This is a bit of a long post but want to get the full story out, I've had an RXT fail on me as per the below pics, completely wiped out the outer clutch plate hub spline and inner clutch plate hub spline wasn't far behind (damaging my input shaft), why did it do it as McLeod won't give me any answers??

I contacted McLeod via email (I'm in Australia) and they told me to send the clutch plates back to them (after doing appropriate McLeod forms etc) and that the hubs would be Rockwell tested and if found to be soft they would be fixed under warranty.

Clutch plates were sent (at my cost) via post, i actually had to contact McLeod through social media (FB) to find out that the plates had finally made it to them (as the tracking system for the post had stopped working correctly and my emails again went unanswered), I was told that the plates had arrived and the hubs were being replaced, i asked were they soft and advised that the technician who does the Rockwell testing will get to them and results supplied.

Plates were finally done and i was supplied tracking info for their return, i again asked if the old hubs were tested which again the reply was no, this is when i asked what is McLeod going to do for me as i believed it was their product that was faulty costing me an input shaft and it's install, reinstall of gearbox etc etc, McLeod's answer was their standard "Warranty-Limited" cut and pasted.

Again i did not hear anything for some time (10 days) regarding the hardness test so again i emailed them only to find out that the testing still was not done and the technician who does the testing was busy but would eventually get to them and results supplied to me, this was about when i was advised to email the Director of Business as the person i had been emailing had done as much as they could.

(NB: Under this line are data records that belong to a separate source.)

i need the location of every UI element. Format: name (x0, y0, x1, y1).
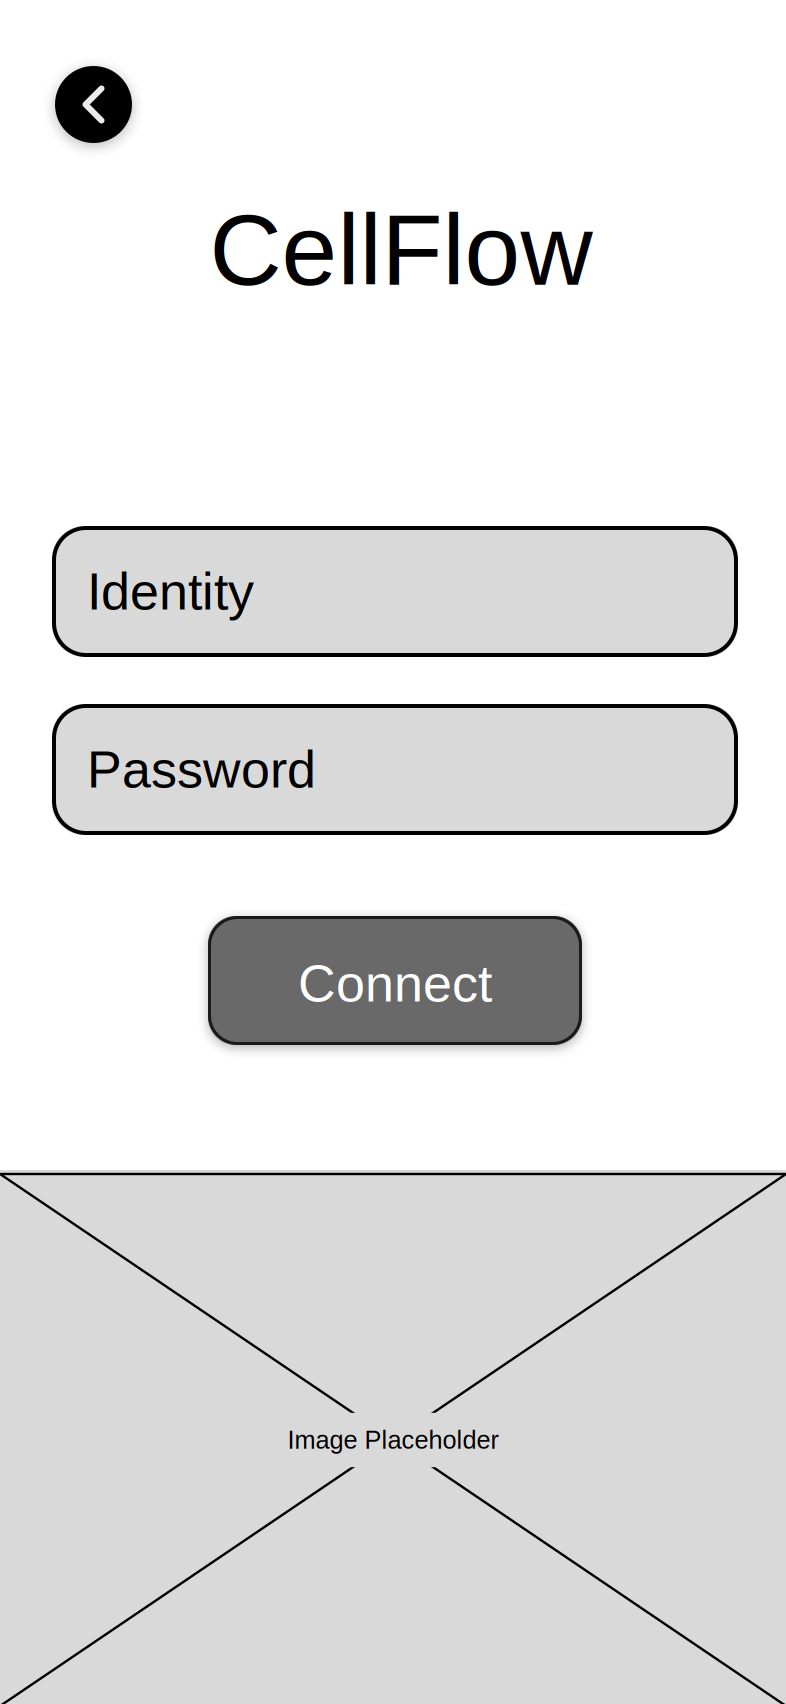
staticText: Identity (87, 562, 254, 621)
staticText: Image Placeholder (288, 1426, 498, 1454)
button[interactable]: Password (52, 704, 738, 835)
staticText: Connect (298, 954, 492, 1013)
staticText: Password (87, 740, 316, 799)
staticText: CellFlow (210, 194, 592, 306)
button[interactable]: Connect (208, 916, 582, 1045)
button[interactable]: Identity (52, 526, 738, 657)
button[interactable]: Back (55, 66, 132, 143)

I emailed the Director and he replied asking me to give him a day or so to come up to speed, this i agreed with, 2 days later he emailed me again saying testing still was not completed and could he have another day to which i agreed, this was over a week ago now and i still have not heard a thing hence my post here!

So why do i want to know why it failed even though i have my plates back fitted with new hubs at no cost except shipping of my plates?

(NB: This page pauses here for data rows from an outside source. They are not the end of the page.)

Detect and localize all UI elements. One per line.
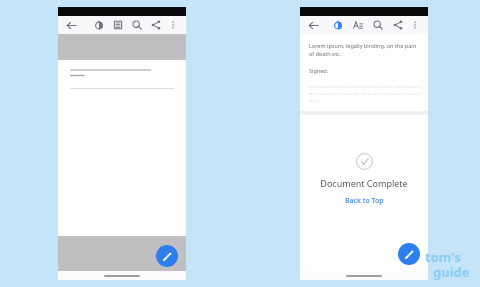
staticText: Lorem ipsum, legally binding, on the pai… [309, 42, 419, 58]
button[interactable]: Contrast [91, 17, 107, 33]
staticText: Document Complete [320, 177, 408, 189]
button[interactable]: Back to Top [342, 195, 387, 207]
button[interactable]: Document [110, 17, 126, 33]
button[interactable]: Text size [350, 17, 366, 33]
staticText: Back to Top [345, 196, 384, 206]
button[interactable]: Back [63, 17, 79, 33]
button[interactable]: Search [129, 17, 145, 33]
staticText: tom's [425, 248, 461, 266]
button[interactable]: Search [370, 17, 386, 33]
button[interactable]: More options [165, 17, 181, 33]
button[interactable]: Edit [156, 245, 178, 267]
staticText: Signed: [309, 67, 329, 74]
button[interactable]: More options [407, 17, 423, 33]
button[interactable]: Back [305, 17, 321, 33]
button[interactable]: Share [148, 17, 164, 33]
button[interactable]: Edit [398, 243, 420, 265]
button[interactable]: Contrast [330, 17, 346, 33]
button[interactable]: Share [390, 17, 406, 33]
staticText: guide [433, 263, 470, 281]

Well as i mentioned it's damaged my input shaft (which btw i was told by McLeod was okay to use, normal wear!), for my particular Tremec TR6060 i had a hells own time of getting a replacement here in Aus, luckily i know a guy who works at Holden who eventually found me one in the states at a cost of $600, to get the shaft properly fitted i need to travel 430 miles one way to a Tremec specialist (who i am confident in fitting it correctly), this will cost me about $1000 to $1500 by the time I'm done then I've got to get the box fitted again not to mention the month or more the cars been off the road so it's cost me a fair amount, I really don't want to do it all again if the clutch fails again!!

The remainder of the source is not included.